Entries supplied START

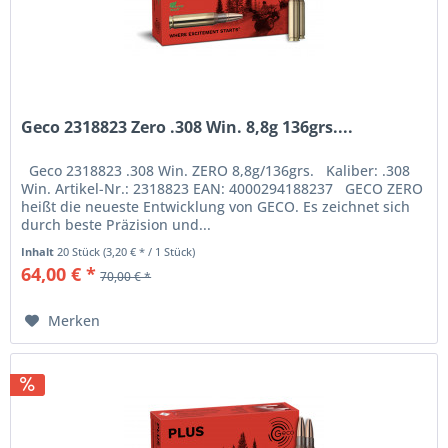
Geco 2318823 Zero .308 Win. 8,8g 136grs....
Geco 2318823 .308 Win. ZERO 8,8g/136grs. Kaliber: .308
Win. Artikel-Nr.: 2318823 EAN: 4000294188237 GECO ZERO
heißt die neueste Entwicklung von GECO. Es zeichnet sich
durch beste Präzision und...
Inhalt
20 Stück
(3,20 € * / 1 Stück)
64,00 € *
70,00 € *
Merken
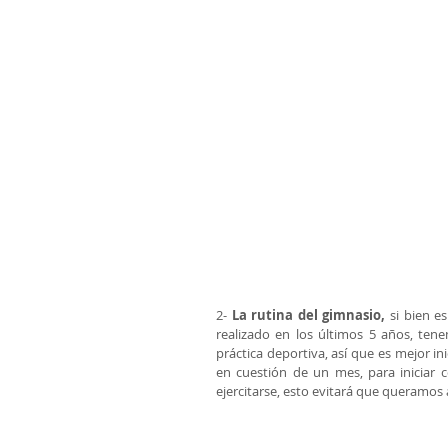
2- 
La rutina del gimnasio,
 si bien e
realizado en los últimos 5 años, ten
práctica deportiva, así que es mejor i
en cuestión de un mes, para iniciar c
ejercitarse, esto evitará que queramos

Entries supplied END

The line containing "práctica deportiva, así que es mejor i" marks the end: retype every line from the first one in the listing up to and including it, without pictures.

Geco 2318823 Zero .308 Win. 8,8g 136grs....
Geco 2318823 .308 Win. ZERO 8,8g/136grs. Kaliber: .308
Win. Artikel-Nr.: 2318823 EAN: 4000294188237 GECO ZERO
heißt die neueste Entwicklung von GECO. Es zeichnet sich
durch beste Präzision und...
Inhalt
20 Stück
(3,20 € * / 1 Stück)
64,00 € *
70,00 € *
Merken
2- 
La rutina del gimnasio,
 si bien e
realizado en los últimos 5 años, ten
práctica deportiva, así que es mejor i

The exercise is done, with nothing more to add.